Essential Snobbery 101: The rules on suit buttons

Insufferable me
I generally tend to attire myself formally or semi-formally, this seems to revolve around the suit or the jacket with certain accessories as the tie for the office and the day cravat for other occasions, the pocket square without it being too flamboyant. I feel quite comfortable in what I wear.
I worked in the City in the 1990s, I wear hats too, first a thin-brimmed fedora until I walked into a millinery in Cologne where I took to wearing a porkpie hat with the front pulled down so it looks almost like a fedora. It is quite a nice fitting.
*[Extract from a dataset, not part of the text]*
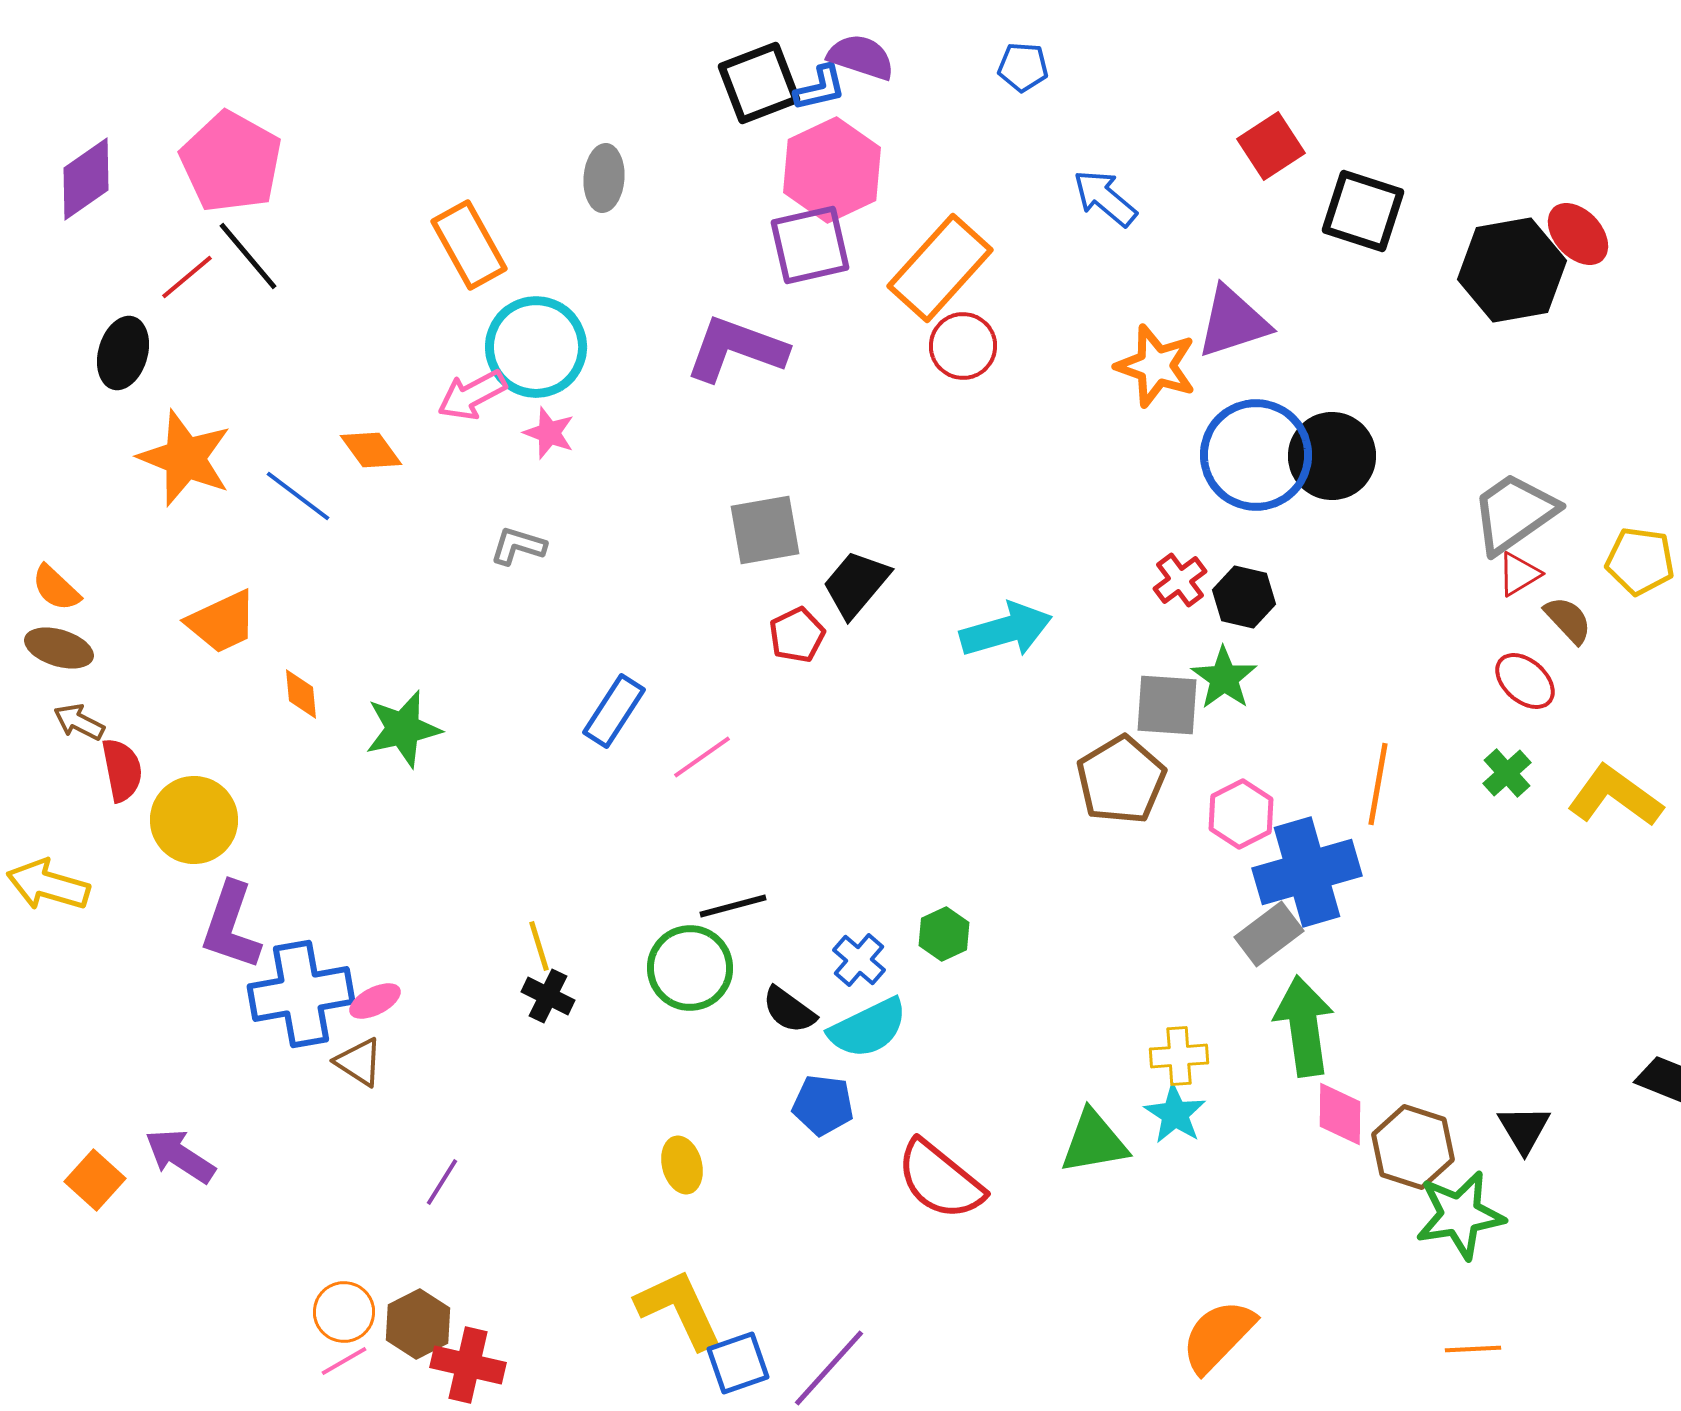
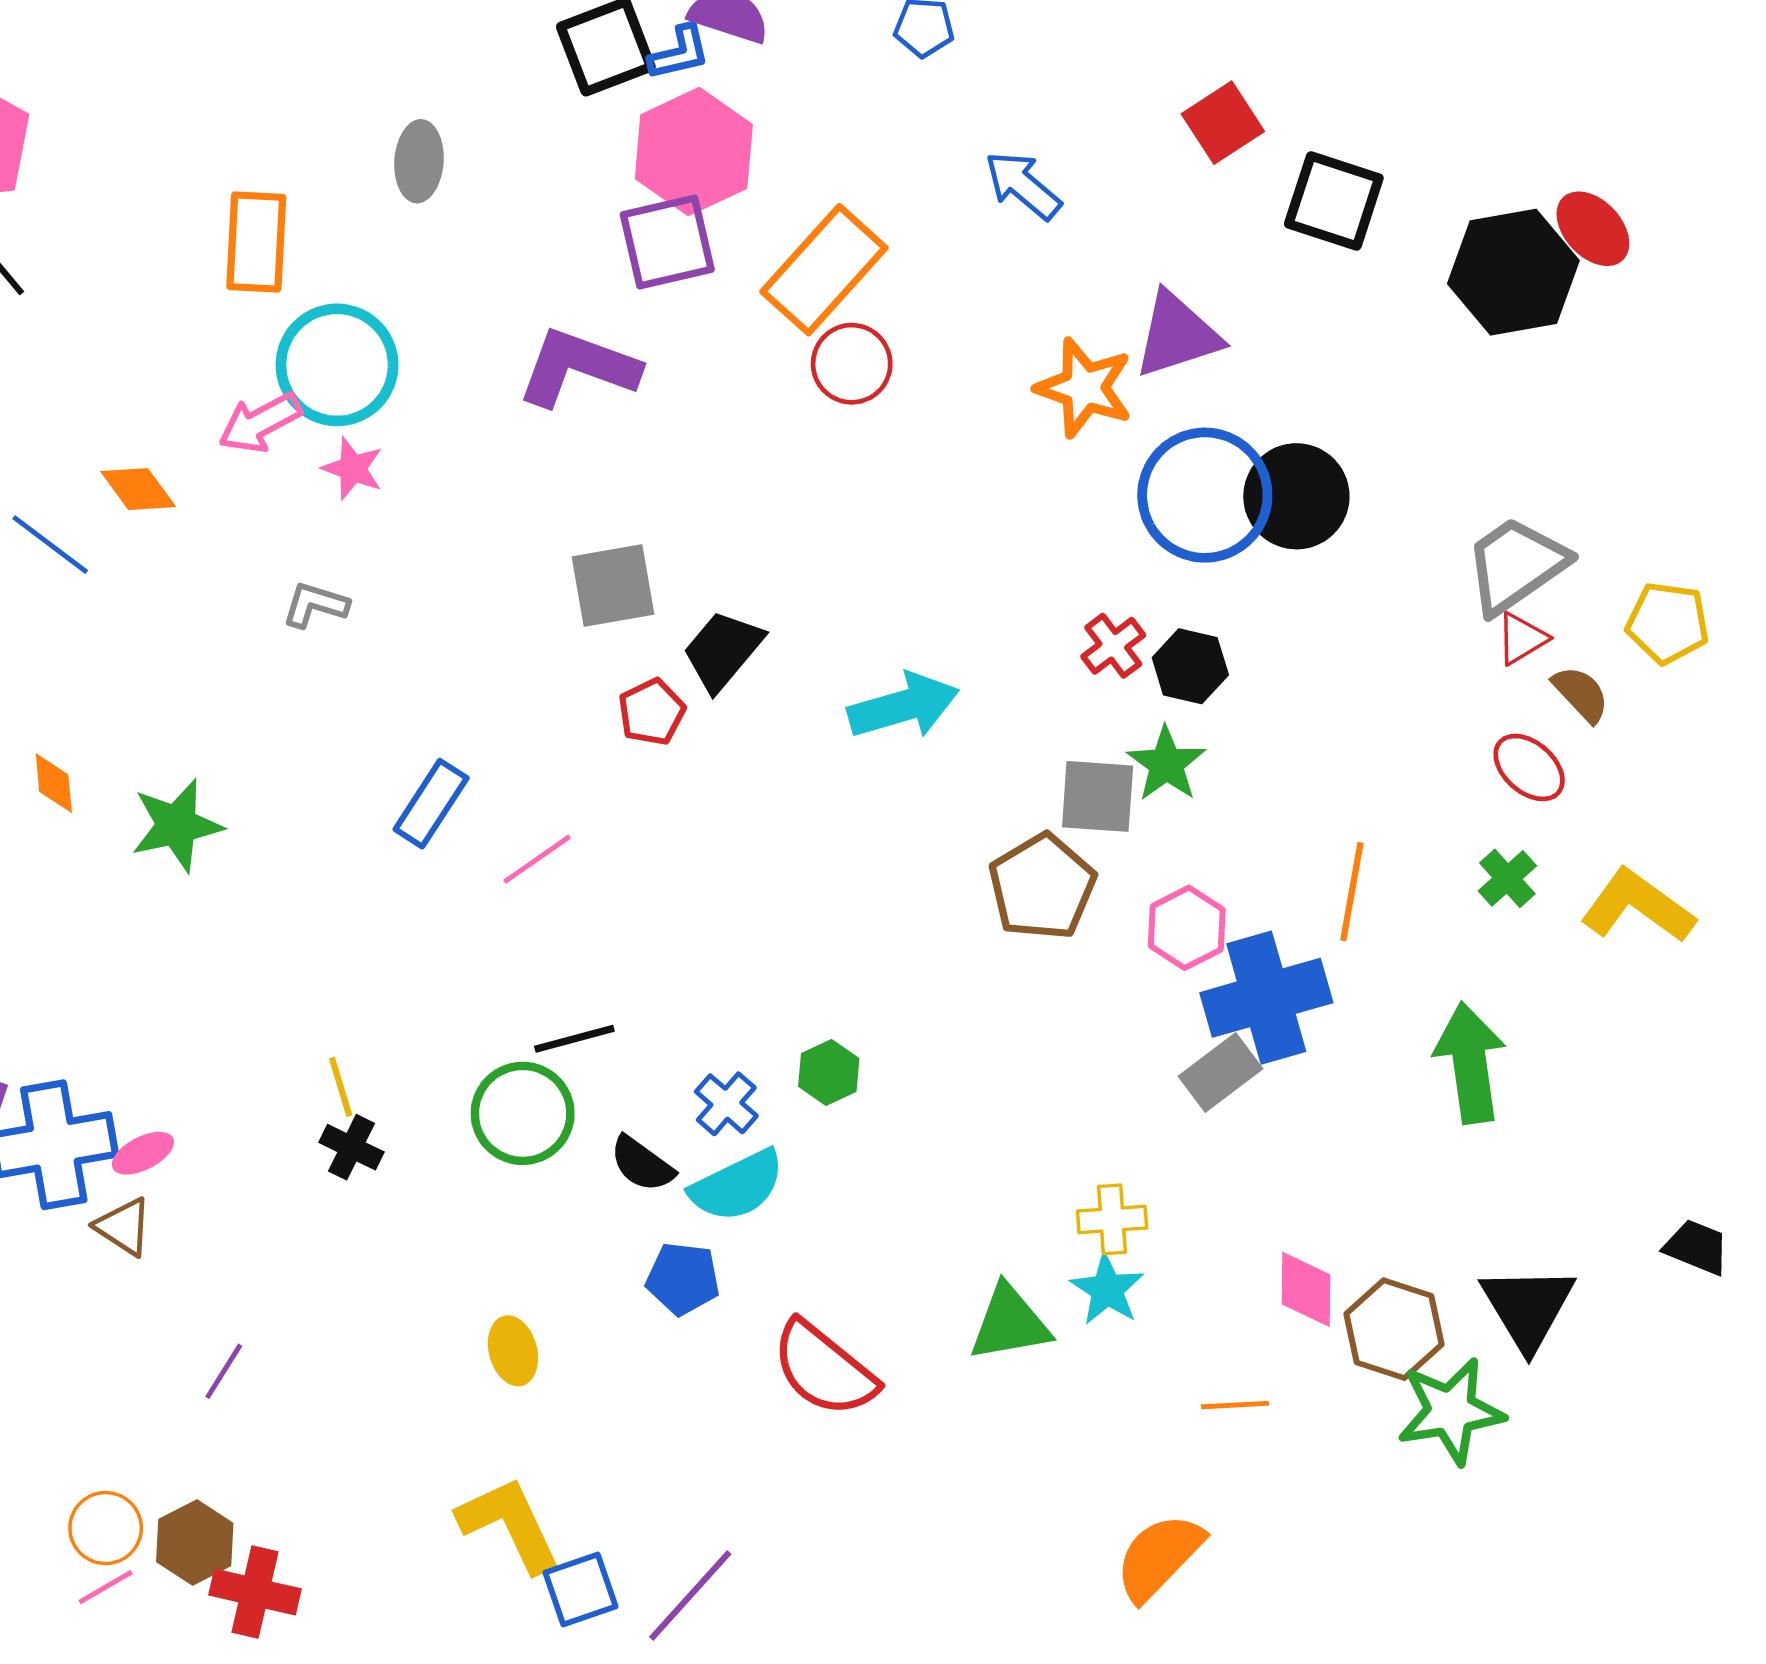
orange rectangle: (469, 245) -> (256, 242), turned 32
green arrow: (1304, 1026) -> (1470, 1063), moved
black triangle: (1524, 1129) -> (1528, 1307), size x1.5
orange line: (1473, 1349) -> (1235, 1405), moved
In the really cold winter months, my bowler hat is a trusted ally in the wind and preserves the warmth on my head, very unusual but quite fetching I’ll say.
Judged on appearance
Grooming and appearance says a lot about a man and nothing annoys me more than the ignorance of the rule about buttons on a jacket.
Sir Hardy Amies, the late dress designer for the Queen once said, “Never trust a man who does all buttons on his jacket up.” Sadly, much as I try to be forgiving about the lack of attention to this particular detail, some distrust of strangers and known people does creep in when that rule is broken.
Learn the rules
The bottom button is never done up amongst other snooty rules of class, bearing, breeding, comportment and deportment.
There is a dignity to knowing what is right at the very least, but I would leave the detail to Art of Manliness Suit School: Part III – A Primer on Suit Buttons.
With the detail and the pictures, I hope I would not be assailed by the erroneous sloppiness that makes the better formality of a clothes horse look like the jackets on a frog that I see daily on my commute and at work.